Exposure is a complex topic.

In order to get the correct exposure, we could spend a lot of time analyzing the quantity of light in a scene.  But when all is said and done, the most complex analysis still may not yield the "best" exposure.  It's a very subjective and elusive thing - this "best" exposure.  You could capture all of the detail in a scene but still not get the "best" exposure.  Often, you won't know what the best exposure is until AFTER you view your images on a computer. Note that viewing images on the LCD on your camera can be VERY misleading!).

What constitutes the "best" exposure??  Many things.  Things like the ability to capture details, color saturation, overall density, etc.  You may want to underexpose an image to give it a dark-foreboding look or to achieve better color saturation.  You may want to overexpose an image to wash out highlights you don't want.  Often, you won't know which image you like better until you actually have time to view them on a computer.
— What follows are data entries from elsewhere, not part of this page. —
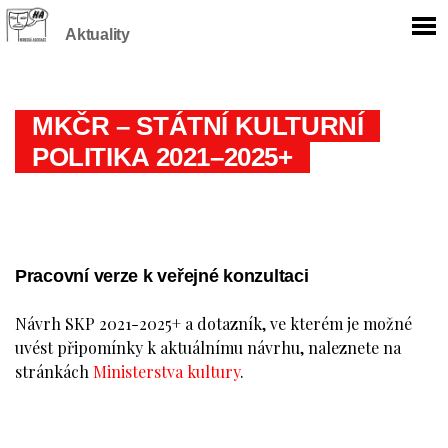
Aktuality
MKČR – STÁTNÍ KULTURNÍ
POLITIKA 2021–2025+
Pracovní verze k veřejné konzultaci
Návrh SKP 2021-2025+ a dotazník, ve kterém je možné
uvést připomínky k aktuálnímu návrhu, naleznete na
stránkách
Ministerstva kultury
.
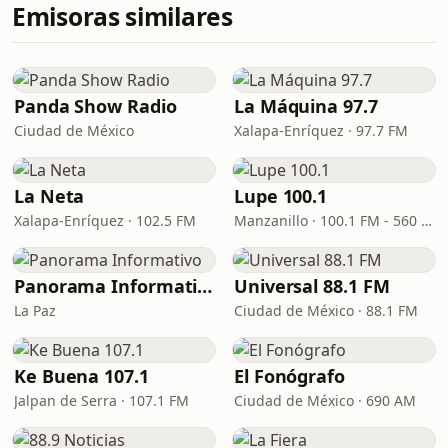
Emisoras similares
Panda Show Radio
La Máquina 97.7
Ciudad de México
Xalapa-Enríquez · 97.7 FM
La Neta
Lupe 100.1
Xalapa-Enríquez · 102.5 FM
Manzanillo · 100.1 FM - 560 AM
Panorama Informativo
Universal 88.1 FM
La Paz
Ciudad de México · 88.1 FM
Ke Buena 107.1
El Fonógrafo
Jalpan de Serra · 107.1 FM
Ciudad de México · 690 AM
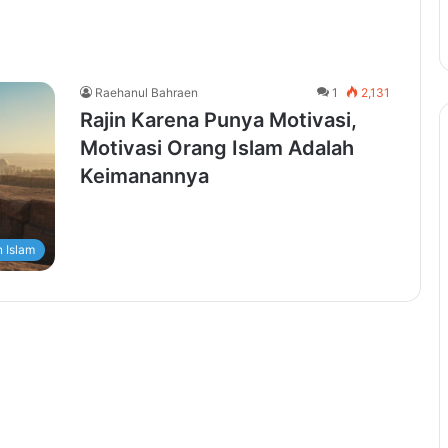
Raehanul Bahraen
1
2,131
Rajin Karena Punya Motivasi,
Motivasi Orang Islam Adalah
Keimanannya
 Islam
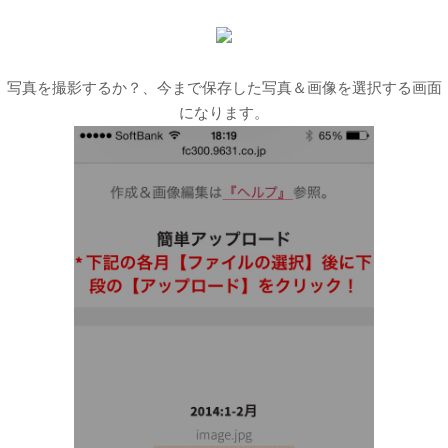
写真を撮影するか？、今まで保存した写真＆画像を選択する画面
になります。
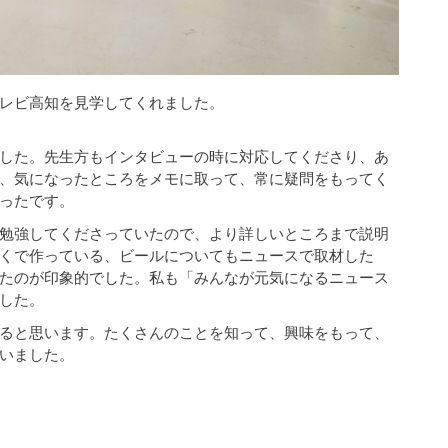
レビ高知を見学してくれました。
した。先生方もインタビューの時に対応してくださり、あ
、気になったところをメモに取って、常に疑問をもってく
ったです。
勉強してくださっていたので、より詳しいところまで説明
くで作っている、ビールについてもニュースで取材した
たのが印象的でした。私も「みんなが元気になるニュース
した。
ると思います。たくさんのことを知って、興味をもって、
いました。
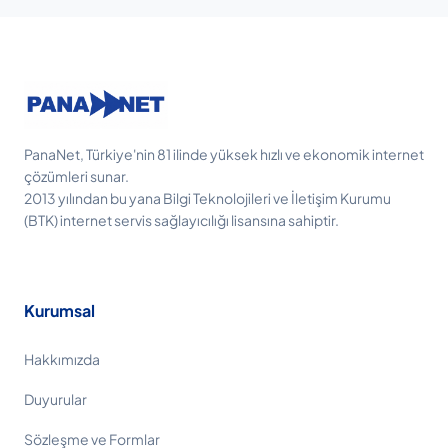
PanaNet, Türkiye'nin 81 ilinde yüksek hızlı ve ekonomik internet
çözümleri sunar.
2013 yılından bu yana Bilgi Teknolojileri ve İletişim Kurumu
(BTK) internet servis sağlayıcılığı lisansına sahiptir.
Kurumsal
Hakkımızda
Duyurular
Sözleşme ve Formlar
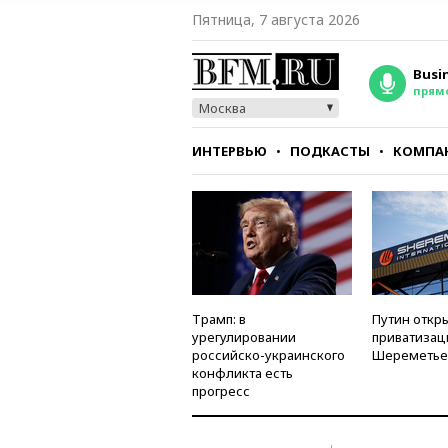
Пятница, 7 августа 2026
Busi
прям
Москва
ИНТЕРВЬЮ
ПОДКАСТЫ
КОМПА
СТИЛЬ
ТЕСТЫ
Трамп: в
Путин откры
урегулировании
приватизац
российско-украинского
Шереметье
конфликта есть
прогресс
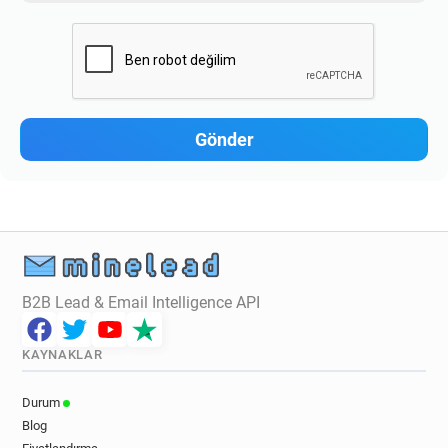
B2B Lead & Email Intelligence API
KAYNAKLAR
Durum
Blog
One technique that helps assure that you will get the "best" exposure is to "bracket" your exposures.  This means you are probably going to take either 3 or 5 pictures of the same scene.  Each of these exposures is going to be at a different exposure.  Let's say, your camera meter indicates that the correct exposure is 1/125 at f8.  You might take three pictures - each one with a single f-stop difference by varying the aperture or shutter.  For example, these exposures would give you one picture taken at what the camera recommends, one underexposed by one stop and one overexposed by one stop:

Shutter Aperture
 Exposure #1 1/125 f5.6 Overexposed by 1 f-stop
 Exposure #2 1/125 f8 Correct exposure per meter
 Exposure #3 1/125 f11 Underexposed  by 1 f-stop

You could also accomplish the same result by varying the shutter:

Shutter Aperture
 Exposure #1 1/60 f8 Overexposed by 1 f-stop
 Exposure #2 1/125 f8 Correct exposure per meter
 Exposure #3 1/250 f8 Underexposed  by 1 f-stop

Which way you choose to bracket is up to you.  The effect on the exposure is the same whether you vary the aperture or shutter, but the depth of field is modified when you vary the aperture and the way motion is handled varies when you modify the shutter speed.

Many modern DSLR cameras have automatic brackting built-in. Even if your camera doesn't have automatic bracketing, it's an easy thing to do manually.

You don't have to vary each exposure one full stop, you can vary it by more or less, depending upon what you're trying to accomplish.  Most electronic  cameras allow you to vary your f-stop by 1/3 or 2/3 thus you could take 3-exposures:  One per your meter, one 2/3 of a f-stop underexposed and one 2/3 of a f-stop overexposed.  This is actually what I do.  I find 2/3 of a stop in either direction works very well .

When should I do this??
You shouldn't have to bracket ALL of your pictures, but you should consider it when you're presented with:

A once-in-a-lifetime shot;
A shot you really like; or
The lighting is difficult and you're not sure of the exposure.